ABOUT THIS TASK: Somewhere below, one line contains "Ministerio de Defensa (858, 1285)" and a later line contains "Armada Argentina (851, 1363)". Output those two lines and everything between them exactly, and nothing else.

——————

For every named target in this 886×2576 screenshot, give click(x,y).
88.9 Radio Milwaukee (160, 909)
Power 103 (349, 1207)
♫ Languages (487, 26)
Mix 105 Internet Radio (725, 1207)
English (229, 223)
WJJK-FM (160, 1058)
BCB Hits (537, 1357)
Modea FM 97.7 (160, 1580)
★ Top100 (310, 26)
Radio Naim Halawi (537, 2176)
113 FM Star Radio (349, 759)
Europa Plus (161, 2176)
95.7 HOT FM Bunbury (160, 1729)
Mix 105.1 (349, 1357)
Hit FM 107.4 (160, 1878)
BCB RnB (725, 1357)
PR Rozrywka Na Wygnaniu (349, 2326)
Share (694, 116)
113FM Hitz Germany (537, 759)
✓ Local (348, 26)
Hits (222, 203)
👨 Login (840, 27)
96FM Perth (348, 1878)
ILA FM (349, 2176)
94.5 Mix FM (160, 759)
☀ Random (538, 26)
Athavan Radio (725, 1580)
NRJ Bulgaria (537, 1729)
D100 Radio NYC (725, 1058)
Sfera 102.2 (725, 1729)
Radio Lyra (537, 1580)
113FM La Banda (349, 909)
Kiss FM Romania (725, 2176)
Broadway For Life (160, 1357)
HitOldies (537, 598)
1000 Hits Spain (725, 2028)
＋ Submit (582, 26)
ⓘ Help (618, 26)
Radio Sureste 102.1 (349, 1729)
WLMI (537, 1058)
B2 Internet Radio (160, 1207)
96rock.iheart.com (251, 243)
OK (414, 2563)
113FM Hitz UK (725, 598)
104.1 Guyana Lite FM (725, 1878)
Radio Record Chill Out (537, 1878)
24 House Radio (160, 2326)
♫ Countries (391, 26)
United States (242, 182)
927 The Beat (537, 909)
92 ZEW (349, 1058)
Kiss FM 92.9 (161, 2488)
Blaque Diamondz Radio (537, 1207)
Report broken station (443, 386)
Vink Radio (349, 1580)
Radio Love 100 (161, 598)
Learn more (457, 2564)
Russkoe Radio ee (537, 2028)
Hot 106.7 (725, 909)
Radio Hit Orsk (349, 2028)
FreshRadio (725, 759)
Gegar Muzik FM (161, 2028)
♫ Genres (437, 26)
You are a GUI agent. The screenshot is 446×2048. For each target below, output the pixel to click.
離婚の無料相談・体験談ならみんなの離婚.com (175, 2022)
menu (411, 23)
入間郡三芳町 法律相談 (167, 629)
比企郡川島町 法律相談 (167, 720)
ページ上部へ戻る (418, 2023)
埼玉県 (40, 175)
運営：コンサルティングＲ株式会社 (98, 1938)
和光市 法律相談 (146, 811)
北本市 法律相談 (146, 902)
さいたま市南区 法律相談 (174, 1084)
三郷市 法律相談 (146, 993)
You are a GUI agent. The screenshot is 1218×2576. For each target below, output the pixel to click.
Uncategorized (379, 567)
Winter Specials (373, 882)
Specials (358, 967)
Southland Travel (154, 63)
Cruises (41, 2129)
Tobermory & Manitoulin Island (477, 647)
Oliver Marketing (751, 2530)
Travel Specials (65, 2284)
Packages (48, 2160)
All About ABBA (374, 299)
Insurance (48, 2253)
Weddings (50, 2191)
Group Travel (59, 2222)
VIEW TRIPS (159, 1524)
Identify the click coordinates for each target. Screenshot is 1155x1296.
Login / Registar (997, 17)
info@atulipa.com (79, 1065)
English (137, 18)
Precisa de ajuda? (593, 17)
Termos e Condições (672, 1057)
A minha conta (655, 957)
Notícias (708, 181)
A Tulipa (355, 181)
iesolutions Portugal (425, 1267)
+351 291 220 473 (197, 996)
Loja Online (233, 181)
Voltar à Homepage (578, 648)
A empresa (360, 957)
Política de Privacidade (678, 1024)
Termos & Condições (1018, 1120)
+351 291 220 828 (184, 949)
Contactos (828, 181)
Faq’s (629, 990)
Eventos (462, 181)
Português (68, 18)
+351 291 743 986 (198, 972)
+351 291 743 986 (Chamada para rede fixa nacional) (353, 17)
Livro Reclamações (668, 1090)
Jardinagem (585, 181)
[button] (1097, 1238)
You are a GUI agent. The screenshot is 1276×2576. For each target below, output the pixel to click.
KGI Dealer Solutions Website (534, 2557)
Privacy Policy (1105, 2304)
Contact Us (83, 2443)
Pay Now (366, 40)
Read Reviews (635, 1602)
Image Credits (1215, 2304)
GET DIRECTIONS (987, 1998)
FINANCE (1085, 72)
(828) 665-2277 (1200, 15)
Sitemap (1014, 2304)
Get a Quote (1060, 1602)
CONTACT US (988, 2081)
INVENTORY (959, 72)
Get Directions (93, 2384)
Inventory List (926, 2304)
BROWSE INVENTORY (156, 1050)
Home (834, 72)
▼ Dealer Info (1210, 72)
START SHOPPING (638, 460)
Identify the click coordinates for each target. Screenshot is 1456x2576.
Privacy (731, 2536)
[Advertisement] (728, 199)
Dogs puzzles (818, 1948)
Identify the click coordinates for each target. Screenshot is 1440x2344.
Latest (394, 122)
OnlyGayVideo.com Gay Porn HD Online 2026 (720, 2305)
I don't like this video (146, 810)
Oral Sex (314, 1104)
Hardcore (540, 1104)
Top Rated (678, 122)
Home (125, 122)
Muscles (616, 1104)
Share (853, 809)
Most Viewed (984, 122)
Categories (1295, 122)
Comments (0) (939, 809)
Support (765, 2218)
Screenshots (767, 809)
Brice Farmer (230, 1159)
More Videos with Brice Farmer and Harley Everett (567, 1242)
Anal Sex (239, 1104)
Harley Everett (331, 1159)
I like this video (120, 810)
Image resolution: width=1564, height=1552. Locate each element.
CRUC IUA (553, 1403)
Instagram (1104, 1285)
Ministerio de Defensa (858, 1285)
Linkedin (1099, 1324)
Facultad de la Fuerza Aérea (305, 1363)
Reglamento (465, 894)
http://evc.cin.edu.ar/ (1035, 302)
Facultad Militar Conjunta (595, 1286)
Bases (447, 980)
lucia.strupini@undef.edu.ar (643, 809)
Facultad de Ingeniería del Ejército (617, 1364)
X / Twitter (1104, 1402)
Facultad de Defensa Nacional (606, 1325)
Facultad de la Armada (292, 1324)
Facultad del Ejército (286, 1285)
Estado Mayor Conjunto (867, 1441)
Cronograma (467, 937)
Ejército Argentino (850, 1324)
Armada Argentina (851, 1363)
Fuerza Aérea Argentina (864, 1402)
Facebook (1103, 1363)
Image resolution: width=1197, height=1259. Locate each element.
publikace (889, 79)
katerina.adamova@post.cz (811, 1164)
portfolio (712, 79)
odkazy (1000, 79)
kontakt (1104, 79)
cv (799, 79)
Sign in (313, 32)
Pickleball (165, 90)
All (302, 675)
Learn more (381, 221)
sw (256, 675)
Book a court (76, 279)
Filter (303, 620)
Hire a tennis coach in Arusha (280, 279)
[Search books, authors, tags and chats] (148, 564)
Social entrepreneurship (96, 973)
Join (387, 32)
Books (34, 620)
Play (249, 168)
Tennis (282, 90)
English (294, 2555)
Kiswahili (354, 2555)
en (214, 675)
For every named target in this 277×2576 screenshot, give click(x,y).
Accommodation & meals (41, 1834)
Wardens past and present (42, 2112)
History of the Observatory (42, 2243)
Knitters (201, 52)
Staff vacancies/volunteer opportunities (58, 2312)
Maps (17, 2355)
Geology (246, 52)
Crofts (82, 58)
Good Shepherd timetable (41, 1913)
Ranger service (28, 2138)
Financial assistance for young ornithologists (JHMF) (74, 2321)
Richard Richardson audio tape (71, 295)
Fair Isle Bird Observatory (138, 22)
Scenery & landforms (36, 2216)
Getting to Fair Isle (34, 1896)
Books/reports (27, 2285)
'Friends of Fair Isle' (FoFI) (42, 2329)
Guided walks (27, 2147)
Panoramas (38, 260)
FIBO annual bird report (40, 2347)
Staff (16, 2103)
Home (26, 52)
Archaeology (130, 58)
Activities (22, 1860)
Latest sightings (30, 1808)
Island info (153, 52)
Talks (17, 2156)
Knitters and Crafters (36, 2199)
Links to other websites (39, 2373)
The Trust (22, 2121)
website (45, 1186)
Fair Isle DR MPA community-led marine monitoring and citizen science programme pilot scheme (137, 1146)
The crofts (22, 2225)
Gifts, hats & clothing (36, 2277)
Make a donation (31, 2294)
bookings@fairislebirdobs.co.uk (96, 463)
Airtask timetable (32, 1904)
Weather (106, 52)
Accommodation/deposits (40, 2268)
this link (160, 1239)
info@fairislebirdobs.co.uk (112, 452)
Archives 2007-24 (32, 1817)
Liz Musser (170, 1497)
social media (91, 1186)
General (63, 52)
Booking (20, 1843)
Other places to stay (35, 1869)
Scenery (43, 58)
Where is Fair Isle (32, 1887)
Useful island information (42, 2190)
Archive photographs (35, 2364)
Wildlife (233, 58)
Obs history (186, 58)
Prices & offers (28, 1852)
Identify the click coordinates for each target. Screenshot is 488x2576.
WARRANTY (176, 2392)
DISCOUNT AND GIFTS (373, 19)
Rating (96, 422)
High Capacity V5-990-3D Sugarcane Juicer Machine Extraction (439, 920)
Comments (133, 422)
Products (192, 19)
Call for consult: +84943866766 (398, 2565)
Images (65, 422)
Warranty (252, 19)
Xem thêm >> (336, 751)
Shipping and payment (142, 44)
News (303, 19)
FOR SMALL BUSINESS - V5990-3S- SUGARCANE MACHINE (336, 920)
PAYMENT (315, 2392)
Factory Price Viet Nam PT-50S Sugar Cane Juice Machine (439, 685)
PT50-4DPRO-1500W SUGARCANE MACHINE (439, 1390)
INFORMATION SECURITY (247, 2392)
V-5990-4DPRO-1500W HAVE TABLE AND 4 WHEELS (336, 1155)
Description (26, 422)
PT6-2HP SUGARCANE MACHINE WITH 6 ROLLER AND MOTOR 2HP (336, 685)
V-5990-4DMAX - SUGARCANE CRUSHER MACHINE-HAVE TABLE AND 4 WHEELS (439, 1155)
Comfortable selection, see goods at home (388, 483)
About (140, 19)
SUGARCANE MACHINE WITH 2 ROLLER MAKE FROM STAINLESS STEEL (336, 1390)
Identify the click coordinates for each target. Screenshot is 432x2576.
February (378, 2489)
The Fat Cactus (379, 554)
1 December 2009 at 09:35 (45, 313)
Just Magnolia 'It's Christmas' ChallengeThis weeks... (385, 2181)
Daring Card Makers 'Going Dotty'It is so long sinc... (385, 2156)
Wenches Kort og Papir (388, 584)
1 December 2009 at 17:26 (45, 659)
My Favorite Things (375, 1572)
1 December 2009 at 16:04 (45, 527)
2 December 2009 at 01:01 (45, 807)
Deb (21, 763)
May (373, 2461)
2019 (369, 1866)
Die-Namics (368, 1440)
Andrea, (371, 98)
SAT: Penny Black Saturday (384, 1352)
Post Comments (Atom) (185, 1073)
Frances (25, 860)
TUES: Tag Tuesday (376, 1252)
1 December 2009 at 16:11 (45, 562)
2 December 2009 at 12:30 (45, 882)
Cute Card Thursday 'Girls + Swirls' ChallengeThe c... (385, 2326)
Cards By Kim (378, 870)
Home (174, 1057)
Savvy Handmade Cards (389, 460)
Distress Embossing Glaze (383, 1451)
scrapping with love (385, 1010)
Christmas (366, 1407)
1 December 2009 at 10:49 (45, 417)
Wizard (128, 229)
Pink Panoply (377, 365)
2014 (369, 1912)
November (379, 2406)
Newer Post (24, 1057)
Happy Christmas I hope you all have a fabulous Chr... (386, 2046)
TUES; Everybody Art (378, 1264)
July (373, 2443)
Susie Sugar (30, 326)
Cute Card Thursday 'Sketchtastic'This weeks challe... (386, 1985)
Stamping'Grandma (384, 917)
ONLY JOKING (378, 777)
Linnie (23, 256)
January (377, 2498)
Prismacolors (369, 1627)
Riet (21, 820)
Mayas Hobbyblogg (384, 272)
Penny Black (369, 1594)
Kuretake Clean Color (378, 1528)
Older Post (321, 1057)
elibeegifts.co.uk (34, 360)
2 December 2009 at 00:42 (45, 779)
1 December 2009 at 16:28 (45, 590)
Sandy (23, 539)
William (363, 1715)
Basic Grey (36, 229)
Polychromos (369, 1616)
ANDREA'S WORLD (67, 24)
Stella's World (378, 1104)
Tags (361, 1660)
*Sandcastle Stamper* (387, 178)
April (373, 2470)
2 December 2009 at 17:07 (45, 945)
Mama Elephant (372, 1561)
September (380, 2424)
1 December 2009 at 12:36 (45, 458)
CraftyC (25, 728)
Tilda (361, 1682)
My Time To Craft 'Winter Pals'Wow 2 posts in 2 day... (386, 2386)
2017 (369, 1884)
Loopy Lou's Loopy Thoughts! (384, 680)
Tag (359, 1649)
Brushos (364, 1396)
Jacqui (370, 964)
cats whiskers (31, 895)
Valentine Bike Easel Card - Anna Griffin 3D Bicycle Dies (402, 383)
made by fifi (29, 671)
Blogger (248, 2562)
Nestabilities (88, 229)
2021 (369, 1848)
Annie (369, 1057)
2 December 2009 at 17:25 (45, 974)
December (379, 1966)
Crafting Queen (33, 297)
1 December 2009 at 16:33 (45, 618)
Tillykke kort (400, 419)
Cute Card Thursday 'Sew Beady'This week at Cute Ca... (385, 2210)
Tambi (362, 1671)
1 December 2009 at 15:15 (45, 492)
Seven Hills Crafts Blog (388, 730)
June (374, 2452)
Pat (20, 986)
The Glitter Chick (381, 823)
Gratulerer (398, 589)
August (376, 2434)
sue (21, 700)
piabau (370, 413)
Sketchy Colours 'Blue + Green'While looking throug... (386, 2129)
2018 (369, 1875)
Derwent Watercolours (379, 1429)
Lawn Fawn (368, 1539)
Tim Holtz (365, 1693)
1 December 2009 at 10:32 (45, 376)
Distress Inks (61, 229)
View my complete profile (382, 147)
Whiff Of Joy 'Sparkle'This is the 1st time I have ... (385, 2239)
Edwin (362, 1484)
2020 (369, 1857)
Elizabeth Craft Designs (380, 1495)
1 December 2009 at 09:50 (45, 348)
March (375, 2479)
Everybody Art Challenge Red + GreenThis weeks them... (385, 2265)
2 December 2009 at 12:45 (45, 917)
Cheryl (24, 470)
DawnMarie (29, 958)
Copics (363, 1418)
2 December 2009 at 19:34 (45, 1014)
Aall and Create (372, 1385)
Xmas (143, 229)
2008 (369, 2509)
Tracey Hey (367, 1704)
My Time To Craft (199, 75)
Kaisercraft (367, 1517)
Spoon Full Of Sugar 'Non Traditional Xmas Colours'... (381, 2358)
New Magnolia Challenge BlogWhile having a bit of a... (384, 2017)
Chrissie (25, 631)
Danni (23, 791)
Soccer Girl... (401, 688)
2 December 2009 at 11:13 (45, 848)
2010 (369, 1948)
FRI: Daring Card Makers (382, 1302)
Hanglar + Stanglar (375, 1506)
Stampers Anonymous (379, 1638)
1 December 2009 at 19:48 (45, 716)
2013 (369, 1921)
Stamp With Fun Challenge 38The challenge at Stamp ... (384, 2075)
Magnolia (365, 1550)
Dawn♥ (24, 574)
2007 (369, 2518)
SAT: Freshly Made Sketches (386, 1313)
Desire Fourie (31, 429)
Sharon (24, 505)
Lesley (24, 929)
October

——————

RESULT FOR THIS EXERCISE:
Ministerio de Defensa (858, 1285)
Linkedin (1099, 1324)
Facultad de la Fuerza Aérea (305, 1363)
Reglamento (465, 894)
http://evc.cin.edu.ar/ (1035, 302)
Facultad Militar Conjunta (595, 1286)
Bases (447, 980)
lucia.strupini@undef.edu.ar (643, 809)
Facultad de Ingeniería del Ejército (617, 1364)
X / Twitter (1104, 1402)
Facultad de Defensa Nacional (606, 1325)
Facultad de la Armada (292, 1324)
Facultad del Ejército (286, 1285)
Estado Mayor Conjunto (867, 1441)
Cronograma (467, 937)
Ejército Argentino (850, 1324)
Armada Argentina (851, 1363)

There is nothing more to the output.